Information shown START

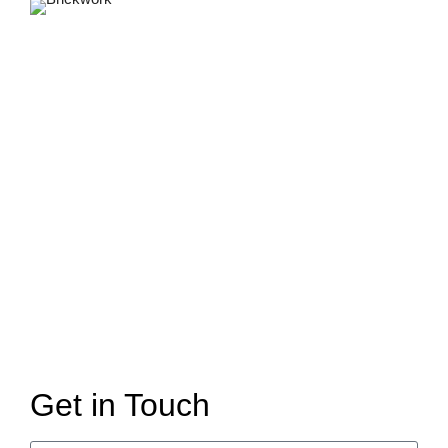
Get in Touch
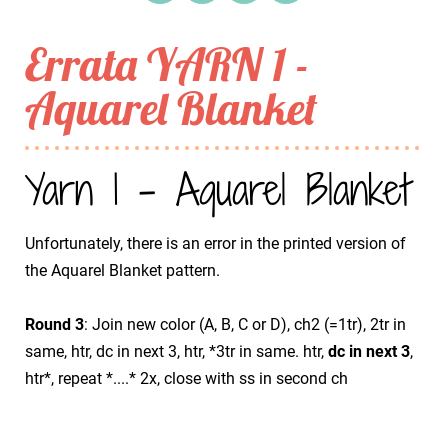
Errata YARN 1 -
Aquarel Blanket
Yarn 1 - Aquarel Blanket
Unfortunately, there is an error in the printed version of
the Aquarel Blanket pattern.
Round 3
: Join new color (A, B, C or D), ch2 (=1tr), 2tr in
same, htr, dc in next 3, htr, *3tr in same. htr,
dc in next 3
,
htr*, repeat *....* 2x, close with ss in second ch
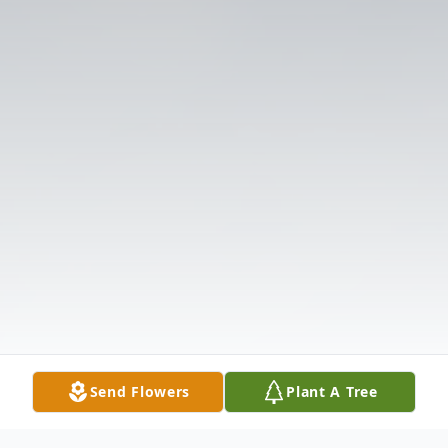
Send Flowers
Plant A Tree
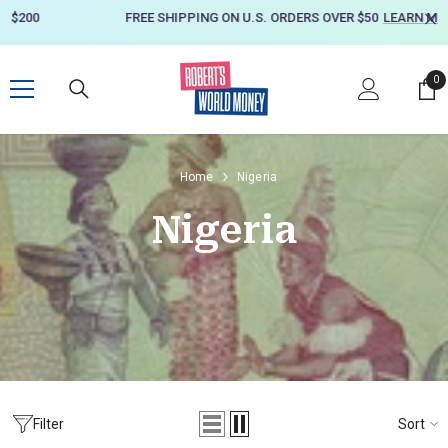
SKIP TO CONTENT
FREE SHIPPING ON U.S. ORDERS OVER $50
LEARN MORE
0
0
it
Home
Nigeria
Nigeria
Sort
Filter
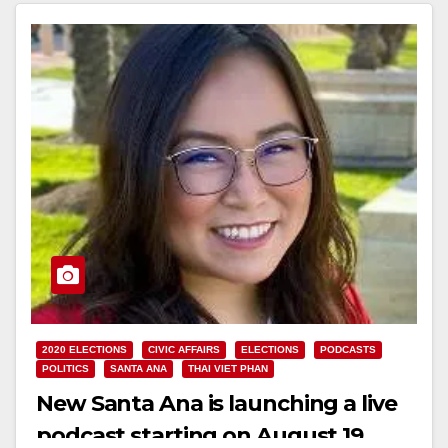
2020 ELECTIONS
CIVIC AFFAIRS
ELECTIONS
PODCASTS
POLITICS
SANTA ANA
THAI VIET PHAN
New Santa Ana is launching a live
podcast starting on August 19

Information shown END

Exercise instructions =
In the records above, find each line holding "Aquarel" and copy it.

Exercise result =
Aquarel Blanket
Yarn 1 - Aquarel Blanket
the Aquarel Blanket pattern.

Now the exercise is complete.